DI - Day FIFTY-SIX!!!

We've known all along that this would be no walk in the park. No cake walking here. A whole lot of really crummy things that we had no choice but to allow/force our boy to go through. We have had to make his life really miserable for a lot of these past six months ... to save his life. We don't dwell on the life-saving part with him (at all). We talk about how we need to do these hard things, there will be sad days, we need to keep on doing what we need to do ... to make sure the cancer goes away and doesn't come back.

Treatment for Leukemia is complicated and extends over several years. 2 years for girls, 3 years for boys. You can guess about the extra bits that boys have that requires them to have an extra year of treatment. Around here they've been called nuggets, tenders, and today ... batteries.

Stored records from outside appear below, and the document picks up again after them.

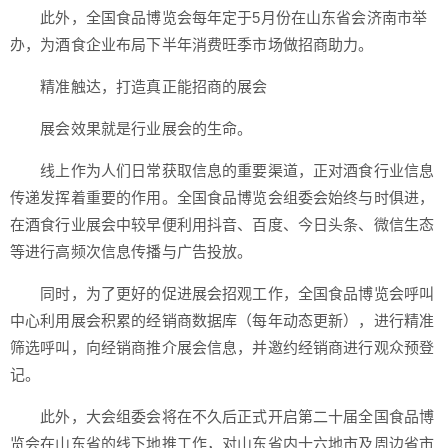
此外，全国食品博览会每年定于5月份在山东省会济南市举
办，为酒食企业布局下半年消费旺季市场做招商助力。
精准触达，打造真正能招商的展会
展会效果就是行业展会的生命。
线上作为人们日常获取信息的重要渠道，正对酒食行业信息
传递发挥着重要的作用。全国食品博览会组委会始终与时俱进，
在酒食行业展会中较早便利用抖音、百度、今日头条、微信生态
等进行高频次信息传播与广告投放。
同时，为了更好的促进展会招观工作，全国食品博览会呼叫
中心利用展会积累的经销商数据库（每年动态更新），进行精准
筛选呼叫，向经销商推介展会信息，并邀约经销商进行观众预登
记。
此外，大会组委会将在不久后正式开启第二十届全国食品博
览会在山东省的线下地推工作，对山东省内十六地市及周边省市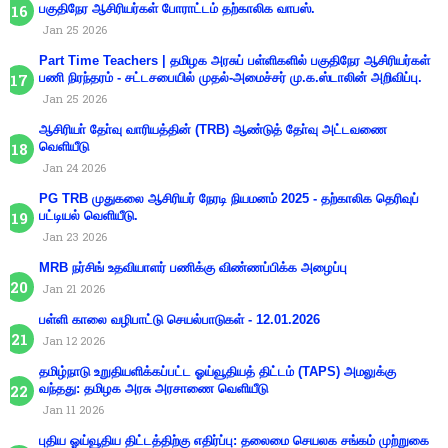
பகுதிநேர ஆசிரியர்கள் போராட்டம் தற்காலிக வாபஸ்.
Jan 25 2026
Part Time Teachers | தமிழக அரசுப் பள்ளிகளில் பகுதிநேர ஆசிரியர்கள்
பணி நிரந்தரம் - சட்டசபையில் முதல்-அமைச்சர் மு.க.ஸ்டாலின் அறிவிப்பு.
Jan 25 2026
ஆசிரியா் தோ்வு வாரியத்தின் (TRB) ஆண்டுத் தோ்வு அட்டவணை
வெளியீடு
Jan 24 2026
PG TRB முதுகலை ஆசிரியர் நேரடி நியமனம் 2025 - தற்காலிக தெரிவுப்
பட்டியல் வெளியீடு.
Jan 23 2026
MRB நர்சிங் உதவியாளர் பணிக்கு விண்ணப்பிக்க அழைப்பு
Jan 21 2026
பள்ளி காலை வழிபாட்டு செயல்பாடுகள் - 12.01.2026
Jan 12 2026
தமிழ்நாடு உறுதியளிக்கப்பட்ட ஓய்வூதியத் திட்டம் (TAPS) அமலுக்கு
வந்தது: தமிழக அரசு அரசாணை வெளியீடு
Jan 11 2026
புதிய ஓய்வூதிய திட்டத்திற்கு எதிர்ப்பு: தலைமை செயலக சங்கம் முற்றுகை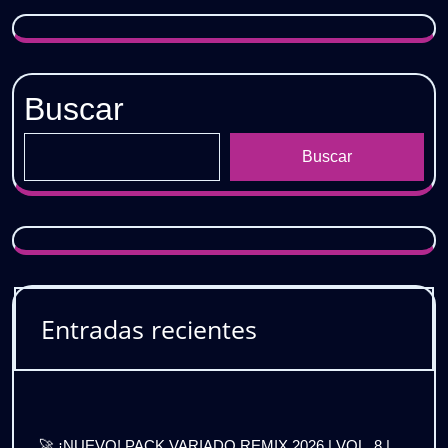
𝐆𝐑𝐀𝐓𝐈𝐒
Buscar
Buscar
Entradas recientes
🚀 ¡NUEVO! PACK VARIADO REMIX 2026 | VOL. 8 |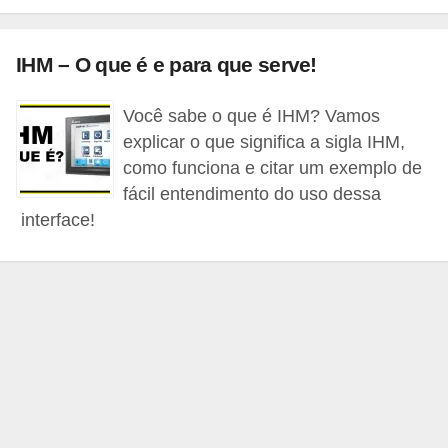
c
o
IHM – O que é e para que serve!
s
C
Você sabe o que é IHM? Vamos
explicar o que significa a sigla IHM,
o
como funciona e citar um exemplo de
m
fácil entendimento do uso dessa
p
interface!
o
n
e
n
t
e
s
e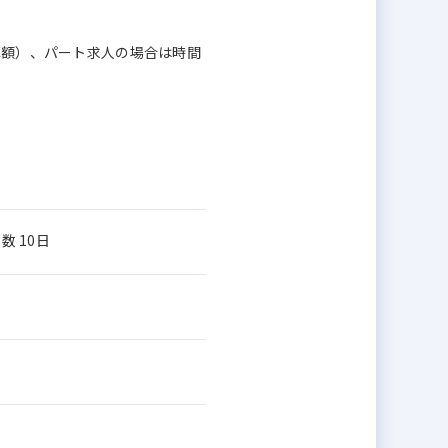
換算額）、パート求人の場合は時間
数 10日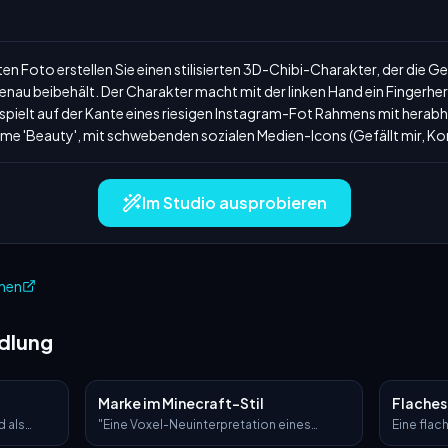
 Foto erstellen Sie einen stilisierten 3D-Chibi-Charakter, der die Ge
enau beibehält. Der Charakter macht mit der linken Hand ein Fingerher
erspielt auf der Kante eines riesigen Instagram-Fot Rahmens mit hera
e 'Beauty', mit schwebenden sozialen Medien-Icons (Gefällt mir, Ko
Im Studio ausprobieren
ehen
dlung
Marke im Minecraft-Stil
Flaches
 als
"Eine Voxel-Neuinterpretation eines
Eine flac
erwandle
[BRAND NAME] [OBJECT] im Minecraft-Stil,
Illustrat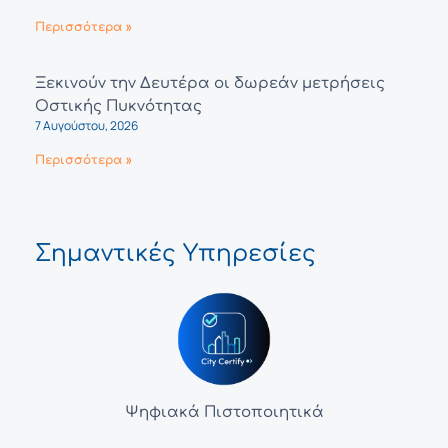
Περισσότερα »
Ξεκινούν την Δευτέρα οι δωρεάν μετρήσεις
Οστικής Πυκνότητας
7 Αυγούστου, 2026
Περισσότερα »
Σημαντικές Υπηρεσίες
Ψηφιακά Πιστοποιητικά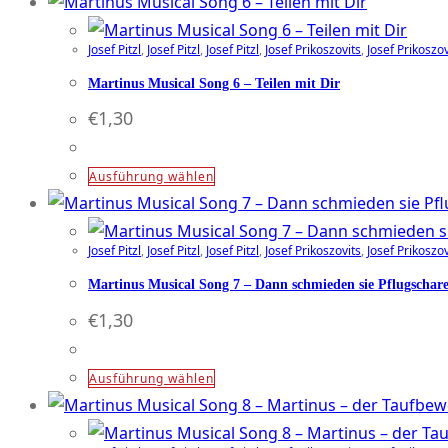
Produkt
auf
weist
der
Josef Pitzl
,
Josef Pitzl
,
Josef Pitzl
,
Josef Prikoszovits
,
Josef Prikoszov
mehrere
Produktseite
Varianten
Martinus Musical Song 6 – Teilen mit Dir
gewählt
auf.
€
1,30
werden
Die
Optionen
Dieses
Ausführung wählen
können
Produkt
auf
weist
der
Josef Pitzl
,
Josef Pitzl
,
Josef Pitzl
,
Josef Prikoszovits
,
Josef Prikoszov
mehrere
Produktseite
Varianten
Martinus Musical Song 7 – Dann schmieden sie Pflugschar
gewählt
auf.
€
1,30
werden
Die
Optionen
Dieses
Ausführung wählen
können
Produkt
auf
weist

Remember the Roadmaps? Here and here. (See the blurb in my side bar for a quick refresher on the six stages of treatment for A.L.L.) We've been plugging away through the first few stages, with the daunting and aptly named "Delayed Intensification" looming just beyond. It's known to be a difficult phase because of the myriad of chemo drugs that are used, and how they affect the unhealthy and also healthy cells in the body. Each drug used in DI focusses on a the varying stages of cell growth.  It was indeed quite gruelling with lots of appointments either to receive chemo or to check his blood work to see how the chemo was affecting him. He was often nauseous and the thought of one more poke in the arm or in his "button" is starting to send him running to hide. This stage was the one that we officially said "see you later" to his hair. We have been on edge, watching for fever and other signs of illness the most this phase, because he's had low counts for several weeks, and they could stay low for another few weeks.

And now? Apart for waiting for his counts to climb back up, it's over! DI is behind us! His hair is growing in again and his energy is almost boundless. He plays tricks on our clinic nurses and he's chomping his weekend meds like it's candy. (Only because I have embedded it in candy!) He still doesn't like to do it but he's much more compliant than in previous weeks.

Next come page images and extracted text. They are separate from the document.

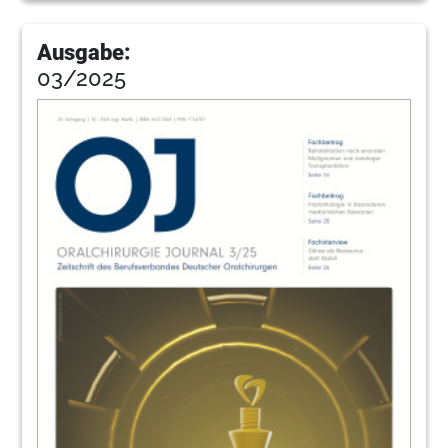
Ausgabe:
03/2025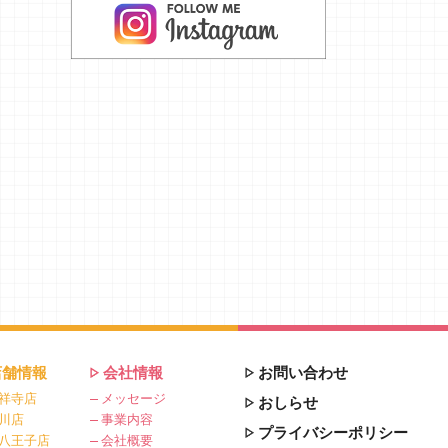
店舗情報
会社情報
お問い合わせ
祥寺店
メッセージ
おしらせ
川店
事業内容
プライバシーポリシー
八王子店
会社概要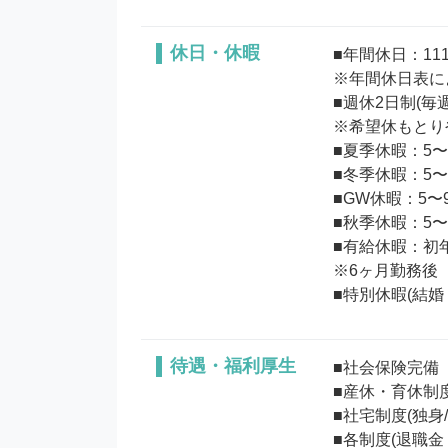
休日・休暇
■年間休日：111日
※年間休日表に
■週休2日制(毎週
※希望休もとり
■夏季休暇：5〜9
■冬季休暇：5〜9
■GW休暇：5〜9
■秋季休暇：5〜9
■有給休暇：初年
※6ヶ月勤務後

待遇・福利厚生
■社会保険完備

■産休・育休制度
■社宅制度(独身/
■各制度(退職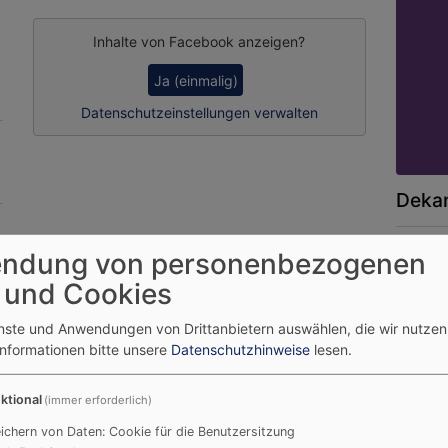
Inhalte von Facebook anzeigen?
Ja (einmalig)
Datenschutzeinstellungen verwalten
Dekan
ndung von personenbezogenen
 und Cookies
enste und Anwendungen von Drittanbietern auswählen, die wir nutze
Informationen bitte unsere
Datenschutzhinweise
lesen.
ktional
(immer erforderlich)
ichern von Daten: Cookie für die Benutzersitzung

Two of drugs he received in weeks 1-5 of DI are known to have a double-whammy punch on his counts, particularly ANC (immunity) and Hemoglobin (oxygen couriers) and Platelets (stop the bleeding!) His counts on Monday the 6th were strong enough that our team agreed we could get his blood work checked in Duncan to make sure he was good going into the long weekend.

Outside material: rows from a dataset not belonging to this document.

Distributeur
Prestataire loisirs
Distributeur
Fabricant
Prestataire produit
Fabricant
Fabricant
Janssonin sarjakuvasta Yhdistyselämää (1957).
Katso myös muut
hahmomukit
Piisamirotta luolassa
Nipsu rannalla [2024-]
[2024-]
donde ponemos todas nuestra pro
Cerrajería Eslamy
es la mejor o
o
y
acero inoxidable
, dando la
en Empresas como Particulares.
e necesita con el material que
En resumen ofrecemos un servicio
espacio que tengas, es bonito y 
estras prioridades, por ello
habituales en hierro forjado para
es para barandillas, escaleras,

He received his last dose of ARAC on September 25. His counts could take up to 28 days following that dose to fully recover. Here's the rundown of his counts the past few weeks:

Sept 29:
ANC 0.23
HGB 80
PLTs 77
*Red blood cell transfusion, please and thanks!*

Oct 3:
ANC 0.15
HGB 112
PLTS 60

Oct 6:
ANC 0.40
HGB 101
PLTs 200

Oct 10:
ANC 0.33
HGB 109
PLTs 407 *!*

He is scheduled to begin Interim Maintenance 2 on Tuesday of this week. It will only begin if his ANC is equal to or greater than 0.75 and platelets are above 75. PLTs look like they'll be alright, but not sure about the ANC. He was fighting a slight cold at the time of that blood work, which would lower his ANC. I think. We will plan for the start of IM2 on Tuesday, but are prepared that he may have a delay of a week or even two while his ANC fully recovers.

I found it a bit humorous to receive a call from our family doctor's office on Friday, but since our Dr. is away, it was a locum who called. He was calling to tell me that he had reviewed the results for Jaxon's bloodwork and that his Absolute Neutrophil Count was critically low, and did I understand the ramifications of this and the precautions I needed to take? I assured him that I had already discussed the results with our Nurse Clinician in Victoria and that we are well prepared in the even that Jaxon should strike a fever.